EXERCISE: Repeat exactly the lines below, from the line containing "- Toko buku online terbaik di Indonesia" through the last line, both included. Leave out any pictures.

(Transcribed page contents)
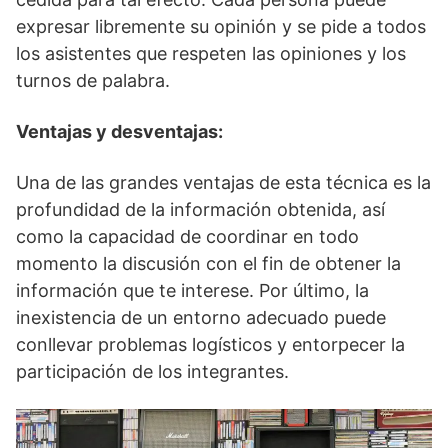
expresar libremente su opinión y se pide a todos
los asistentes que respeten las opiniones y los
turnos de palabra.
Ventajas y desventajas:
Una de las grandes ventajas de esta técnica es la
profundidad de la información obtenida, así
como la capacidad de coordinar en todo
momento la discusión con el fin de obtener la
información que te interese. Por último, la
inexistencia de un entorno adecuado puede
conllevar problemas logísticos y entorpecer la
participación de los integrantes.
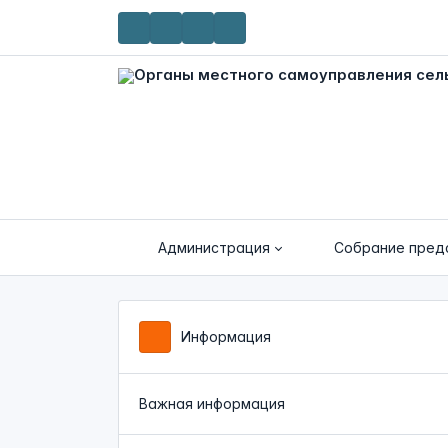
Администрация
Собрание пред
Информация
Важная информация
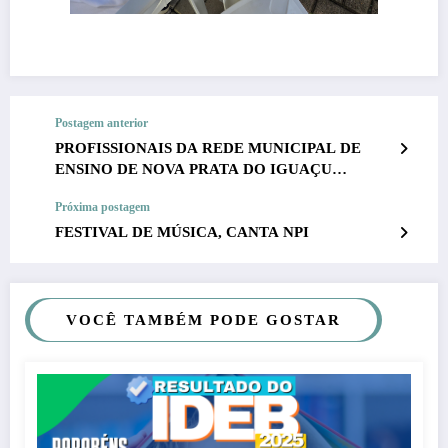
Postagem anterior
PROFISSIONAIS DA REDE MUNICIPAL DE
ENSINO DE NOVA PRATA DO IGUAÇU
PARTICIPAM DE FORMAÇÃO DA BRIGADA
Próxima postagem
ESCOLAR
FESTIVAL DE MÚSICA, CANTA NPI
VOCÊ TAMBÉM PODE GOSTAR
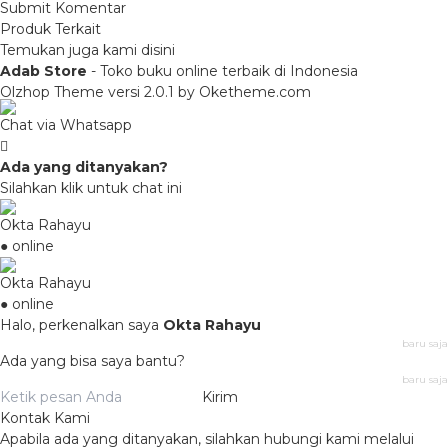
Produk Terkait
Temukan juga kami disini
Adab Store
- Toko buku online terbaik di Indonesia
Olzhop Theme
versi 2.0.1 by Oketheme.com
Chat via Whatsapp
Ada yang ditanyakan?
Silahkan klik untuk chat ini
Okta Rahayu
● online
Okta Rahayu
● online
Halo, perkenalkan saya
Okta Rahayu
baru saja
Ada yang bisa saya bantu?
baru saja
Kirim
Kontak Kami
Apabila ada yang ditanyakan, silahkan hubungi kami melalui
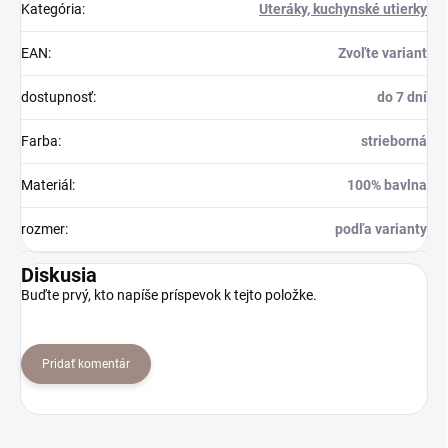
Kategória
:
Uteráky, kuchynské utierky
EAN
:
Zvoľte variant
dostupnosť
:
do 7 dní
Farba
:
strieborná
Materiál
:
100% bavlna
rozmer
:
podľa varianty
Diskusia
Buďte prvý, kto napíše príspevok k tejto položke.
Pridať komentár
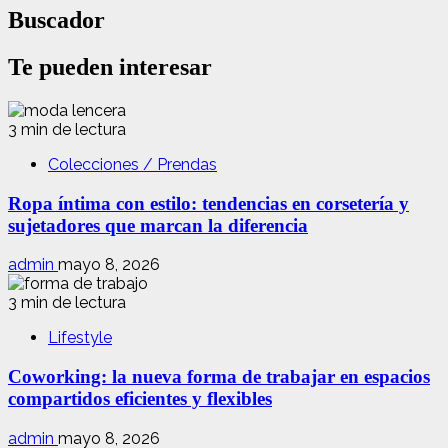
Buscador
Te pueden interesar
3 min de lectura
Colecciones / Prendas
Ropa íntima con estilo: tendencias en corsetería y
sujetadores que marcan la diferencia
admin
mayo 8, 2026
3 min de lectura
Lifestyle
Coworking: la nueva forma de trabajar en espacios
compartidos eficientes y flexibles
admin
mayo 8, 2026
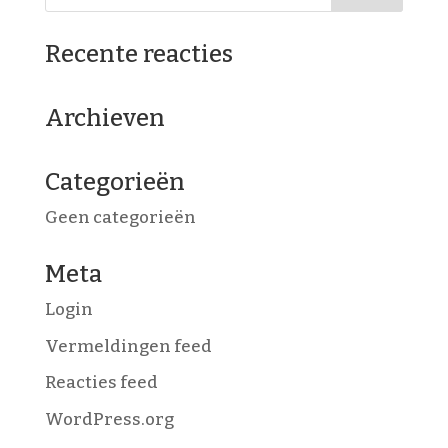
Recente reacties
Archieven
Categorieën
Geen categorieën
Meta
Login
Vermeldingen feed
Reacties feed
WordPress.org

TASK SOLUTION:
- Toko buku online terbaik di Indonesia
Olzhop Theme
versi 2.0.1 by Oketheme.com
Chat via Whatsapp
Ada yang ditanyakan?
Silahkan klik untuk chat ini
Okta Rahayu
● online
Okta Rahayu
● online
Halo, perkenalkan saya
Okta Rahayu
baru saja
Ada yang bisa saya bantu?
baru saja
Kirim
Kontak Kami
Apabila ada yang ditanyakan, silahkan hubungi kami melalui
Kategória
:
Uteráky, kuchynské utierky
EAN
:
Zvoľte variant
dostupnosť
:
do 7 dní
Farba
:
strieborná
Materiál
:
100% bavlna
rozmer
:
podľa varianty
Diskusia
Buďte prvý, kto napíše príspevok k tejto položke.
Pridať komentár
Buscador
Te pueden interesar
3 min de lectura
Colecciones / Prendas
Ropa íntima con estilo: tendencias en corsetería y
sujetadores que marcan la diferencia
admin
mayo 8, 2026
3 min de lectura
Lifestyle
Coworking: la nueva forma de trabajar en espacios
compartidos eficientes y flexibles
admin
mayo 8, 2026
Recente reacties
Archieven
Categorieën
Geen categorieën
Meta
Login
Vermeldingen feed
Reacties feed
WordPress.org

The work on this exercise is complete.